Korean meson et al first studied the heat transfer and friction coefficient distribution of ribbed channel surfaces. They found that the repeated diagonal ribs performed better than the repeated transverse ribs. In the parallel plate channel, the heat exchange enhancement effect is significantly enhanced under the same frictional resistance condition as compared with the channel with repeated 45-degree inclined ribs and repeated transverse ribs, because the inclined ribs can generate secondary flow developed along the ribs and generate a secondary flow with larger volume in the main flow area. The plane in which the secondary flow moves is perpendicular to the main flow direction with respect to the main flow. The secondary flow among the fins can increase the reattachment speed of the fluid on the basis of the separation and reattachment flow generated by the 90-degree fins, improve the transverse mass transfer of the area among the fins and improve the heat exchange of the wall surface. The secondary flow of the main flow area can bring the fluid with higher temperature in the near-wall area away from the wall surface, so that the mass transfer capacity of the whole cross section is improved, the heat transfer temperature difference of the convection heat transfer of the near-wall area is further improved, and the heat flow density is improved.

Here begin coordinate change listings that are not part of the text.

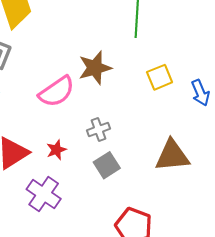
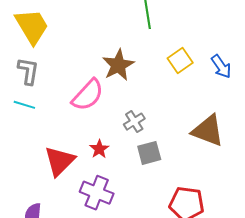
brown triangle: (172, 156) -> (208, 131), turned 39
gray square: (107, 165) -> (149, 153), turned 30

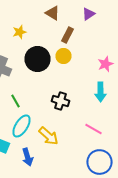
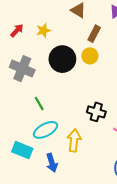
black cross: (60, 101) -> (96, 112), moved
cyan ellipse: (22, 126) -> (45, 130), turned 30
yellow arrow: (48, 136) -> (74, 141), turned -125

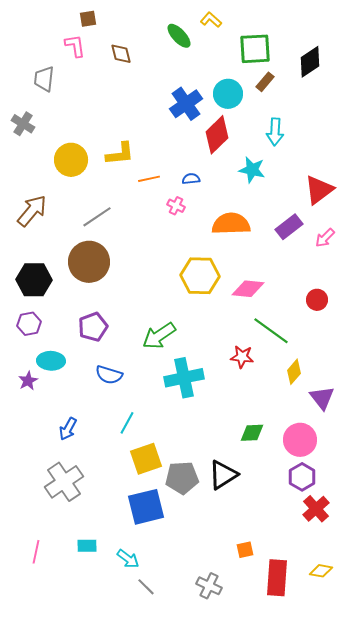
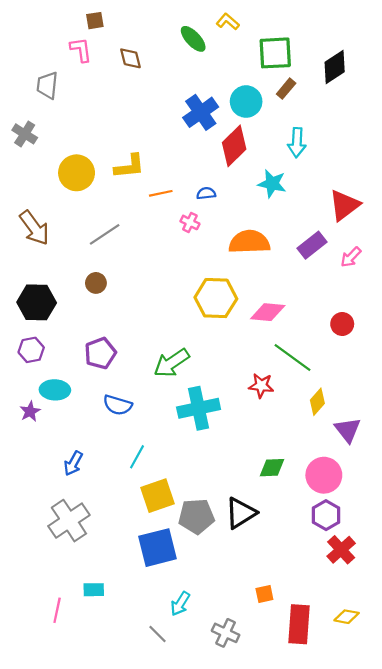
brown arrow: (32, 211) -> (34, 228), turned 104
brown circle: (89, 262) -> (96, 283), size x0.5
pink line: (36, 552) -> (57, 610), moved
cyan arrow: (128, 559) -> (180, 604), moved, turned 85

Under the rotation state, the Coriolis force and the rotation buoyancy force can change the flow and temperature distribution in the cooling channel and influence the surface heat transfer coefficient distribution. Wherein the direction of the coriolis force depends on the direction of rotation and the direction of the cooling fluid, so that the coriolis force is different in direction when the channel direction angles are different. For radially outward flow channels, coriolis forces move the primary flow toward the backwall face wall. If both the rear wall and the front wall are heated symmetrically, the rotation causes the turbulence of the rear wall (the surface referred to by coriolis force) to increase and the turbulence of the front wall (the surface away from the coriolis force) to decrease, thereby causing the heat exchange of the front wall to be weaker than that of the rear wall. Therefore, in order to improve the uniformity of heat transfer, it is necessary to reduce the difference in heat exchange between the front and rear wall surfaces.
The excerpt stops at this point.